| Outcome | Probability | Yes Bid | Yes Ask | 24h Change | Volume | |
|---|---|---|---|---|---|---|
| San Francisco | 99% | 99¢ | 100¢ | — | $182K | Trade → |
| Chicago WS | 1% | 0¢ | 1¢ | — | $119K | Trade → |
This market asks which team will win the World Series matchup labeled San Francisco vs Chicago. It matters because it aggregates public expectations about the championship outcome and can signal changing perceptions as the series progresses.
A World Series matchup between San Francisco and Chicago represents a postseason championship contest between two major-league clubs; each franchise brings its own history, roster construction, and playoff experience. Outcomes in a series depend on a mix of season-long performance, short-term form, and matchup dynamics rather than a single metric.
Market prices reflect the consensus view of traders about which team will win the series at any given time; treat them as a real-time summary of beliefs and new information rather than fixed predictions.

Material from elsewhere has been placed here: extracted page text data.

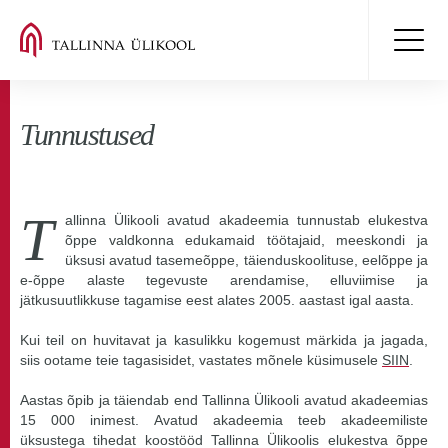
Tunnustused
T
allinna Ülikooli avatud akadeemia tunnustab elukestva
õppe valdkonna edukamaid töötajaid, meeskondi ja
üksusi avatud tasemeõppe, täienduskoolituse, eelõppe ja
e-õppe alaste tegevuste arendamise, elluviimise ja
jätkusuutlikkuse tagamise eest alates 2005. aastast igal aasta.
Kui teil on huvitavat ja kasulikku kogemust märkida ja jagada,
siis ootame teie tagasisidet, vastates mõnele küsimusele
SIIN
.
Aastas õpib ja täiendab end Tallinna Ülikooli avatud akadeemias
15 000 inimest. Avatud akadeemia teeb akadeemiliste
üksustega tihedat koostööd Tallinna Ülikoolis elukestva õppe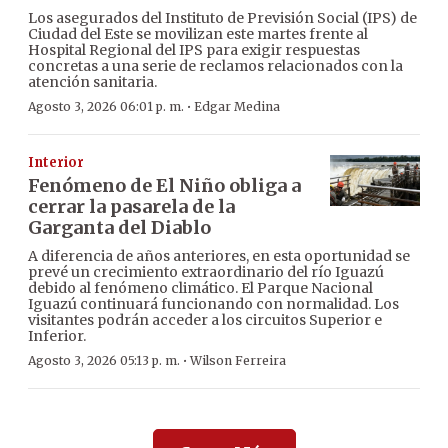
Los asegurados del Instituto de Previsión Social (IPS) de
Ciudad del Este se movilizan este martes frente al
Hospital Regional del IPS para exigir respuestas
concretas a una serie de reclamos relacionados con la
atención sanitaria.
·
Agosto 3, 2026 06:01 p. m.
Edgar Medina
Interior
Fenómeno de El Niño obliga a
cerrar la pasarela de la
Garganta del Diablo
A diferencia de años anteriores, en esta oportunidad se
prevé un crecimiento extraordinario del río Iguazú
debido al fenómeno climático. El Parque Nacional
Iguazú continuará funcionando con normalidad. Los
visitantes podrán acceder a los circuitos Superior e
Inferior.
·
Agosto 3, 2026 05:13 p. m.
Wilson Ferreira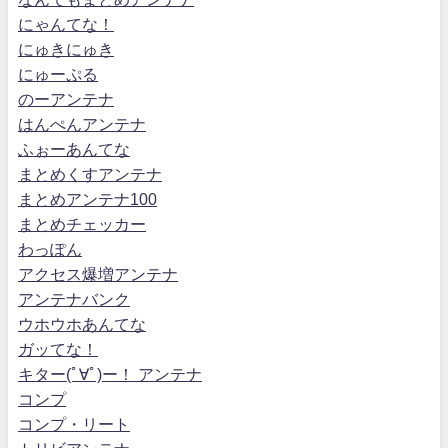
にゃんてな！
にゅきにゅき
にゅーぷる
のーアンテナ
はんぺんアンテナ
ふぉーあんてな
まとめくすアンテナ
まとめアンテナ100
まとめチェッカー
わっぽん
アクセス爆増アンテナ
アンテナバンク
ウホウホあんてな
ガッてな！
キター(ﾟ∀ﾟ)ー！ アンテナ
コンプ
コンプ・リート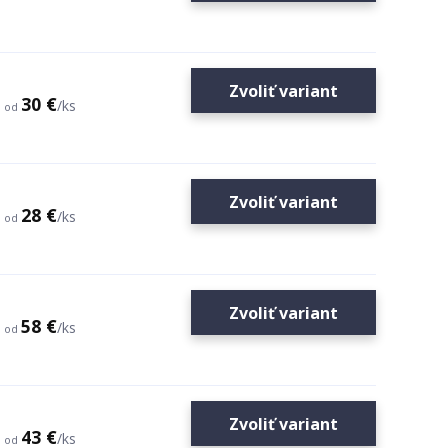
Zvoliť variant
30 €
/
ks
od
Zvoliť variant
28 €
/
ks
od
Zvoliť variant
58 €
/
ks
od
Zvoliť variant
43 €
/
ks
od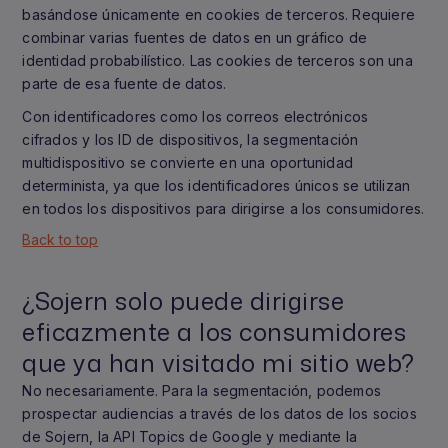
basándose únicamente en cookies de terceros. Requiere
combinar varias fuentes de datos en un gráfico de
identidad probabilístico. Las cookies de terceros son una
parte de esa fuente de datos.
Con identificadores como los correos electrónicos
cifrados y los ID de dispositivos, la segmentación
multidispositivo se convierte en una oportunidad
determinista, ya que los identificadores únicos se utilizan
en todos los dispositivos para dirigirse a los consumidores.
Back to top
¿Sojern solo puede dirigirse
eficazmente a los consumidores
que ya han visitado mi sitio web?
No necesariamente. Para la segmentación, podemos
prospectar audiencias a través de los datos de los socios
de Sojern, la API Topics de Google y mediante la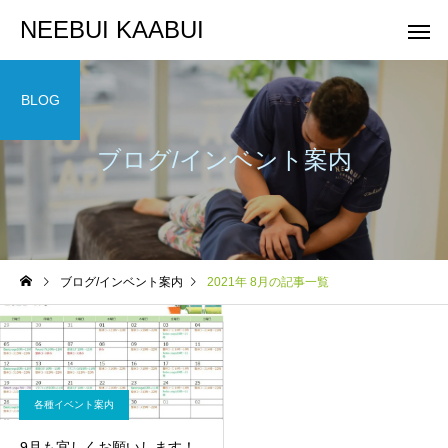
NEEBUI KAABUI
BLOG
ブログ/インベント案内
整体コース
ヨガコー
スケジュール
スケジュール
ブログ/インベント案内
2021年 8月の記事一覧
10月スケジュールです
9月スケジュールです
各種イベント案内
9月も宜しくお願いします！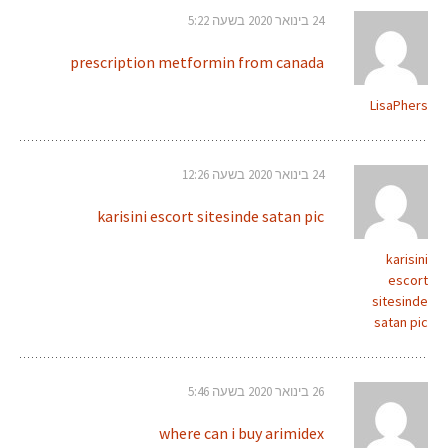
24 בינואר 2020 בשעה 5:22
prescription metformin from canada
LisaPhers
24 בינואר 2020 בשעה 12:26
karisini escort sitesinde satan pic
karisini
escort
sitesinde
satan pic
26 בינואר 2020 בשעה 5:46
where can i buy arimidex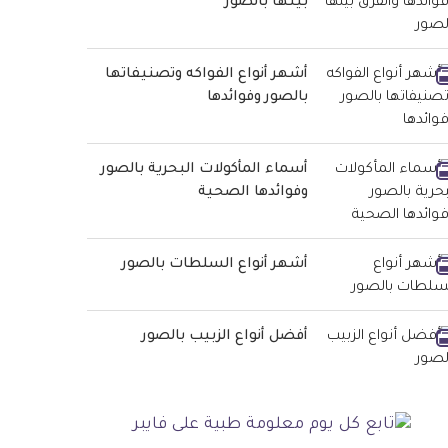
بينها بالصور
أشهر أنواع الفواكه وتصنيفاتها
بالصور وفوائدها
أسماء المأكولات البحرية بالصور
وفوائدها الصحية
أشهر أنواع السلطات بالصور
أفضل أنواع الزبيب بالصور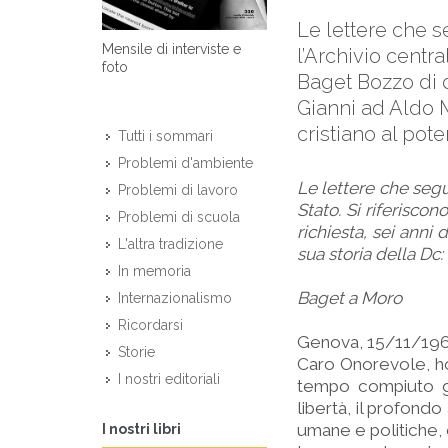
Le lettere che s
Mensile di interviste e
l’Archivio centra
foto
Baget Bozzo di d
Gianni ad Aldo Mo
cristiano al pote
Tutti i sommari
Problemi d'ambiente
Le lettere che segu
Problemi di lavoro
Stato. Si riferisco
Problemi di scuola
richiesta, sei anni
L'altra tradizione
sua storia della Dc:
In memoria
Baget a Moro
Internazionalismo
Ricordarsi
Genova, 15/11/19
Storie
Caro Onorevole, ho
I nostri editoriali
tempo compiuto gl
libertà, il profondo
umane e politiche, 
I nostri libri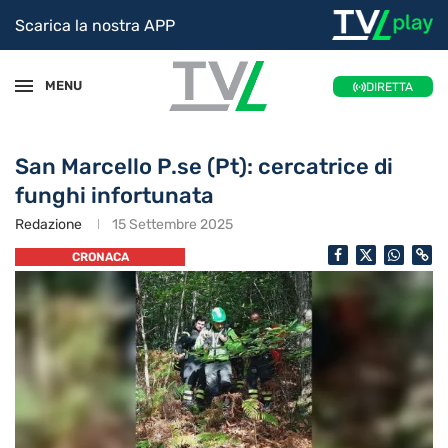
Scarica la nostra APP
MENU
DIRETTA
San Marcello P.se (Pt): cercatrice di
funghi infortunata
Redazione
15 Settembre 2025
CRONACA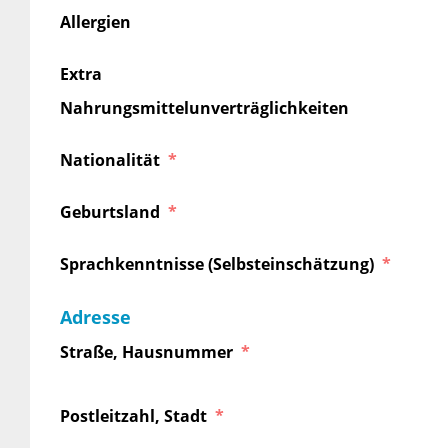
Allergien
Extra
Nahrungsmittelunverträglichkeiten
Nationalität
Geburtsland
Sprachkenntnisse (Selbsteinschätzung)
Adresse
Straße, Hausnummer
Postleitzahl, Stadt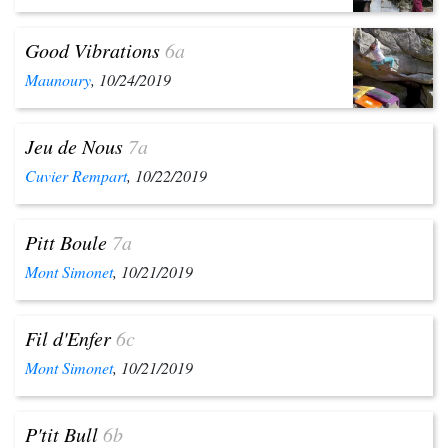
Good Vibrations
6a
Maunoury
, 10/24/2019
Jeu de Nous
7a
Cuvier Rempart
, 10/22/2019
Pitt Boule
7a
Mont Simonet
, 10/21/2019
Fil d'Enfer
6c
Mont Simonet
, 10/21/2019
P'tit Bull
6b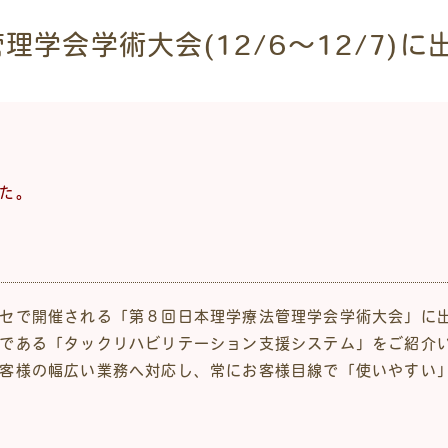
理学会学術大会(12/6～12/7)
た。
セで開催される「第８回日本理学療法管理学会学術大会」に
である「タックリハビリテーション支援システム」をご紹介
客様の幅広い業務へ対応し、常にお客様目線で「使いやすい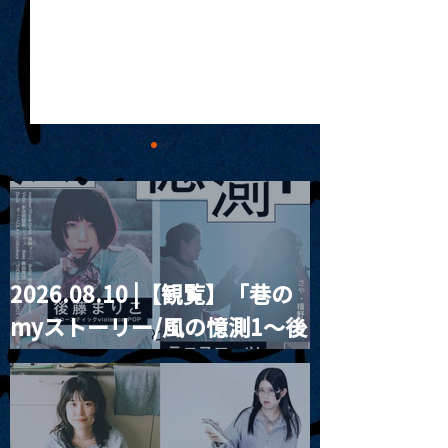
2026.08.10 |【観覧】「巷の
MoonRomantic
2021.03.20夜
myストーリー/風の憶測1～後
Channel1周年記念Live
『Payrin’s 桜
誕祭「卍解・千
藤まりこアコースティック
餅」』
violence POPとテニスコー
ツ」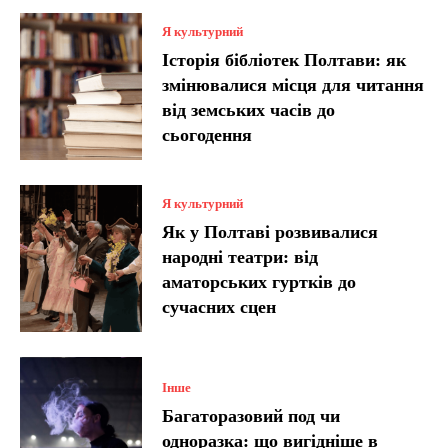
Я культурний
Історія бібліотек Полтави: як
змінювалися місця для читання
від земських часів до
сьогодення
Я культурний
Як у Полтаві розвивалися
народні театри: від
аматорських гуртків до
сучасних сцен
Інше
Багаторазовий под чи
одноразка: що вигідніше в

The market will close on the schedule set by the market operator, typically before or when the outcome can no longer change (for example, at the conclusion of the decisive game or when the series winner is officially determined). Check the platform for the official close time.
This market offers two mutually exclusive outcomes: one option resolves if the San Francisco team wins the World Series, and the other resolves if the Chicago team wins the World Series.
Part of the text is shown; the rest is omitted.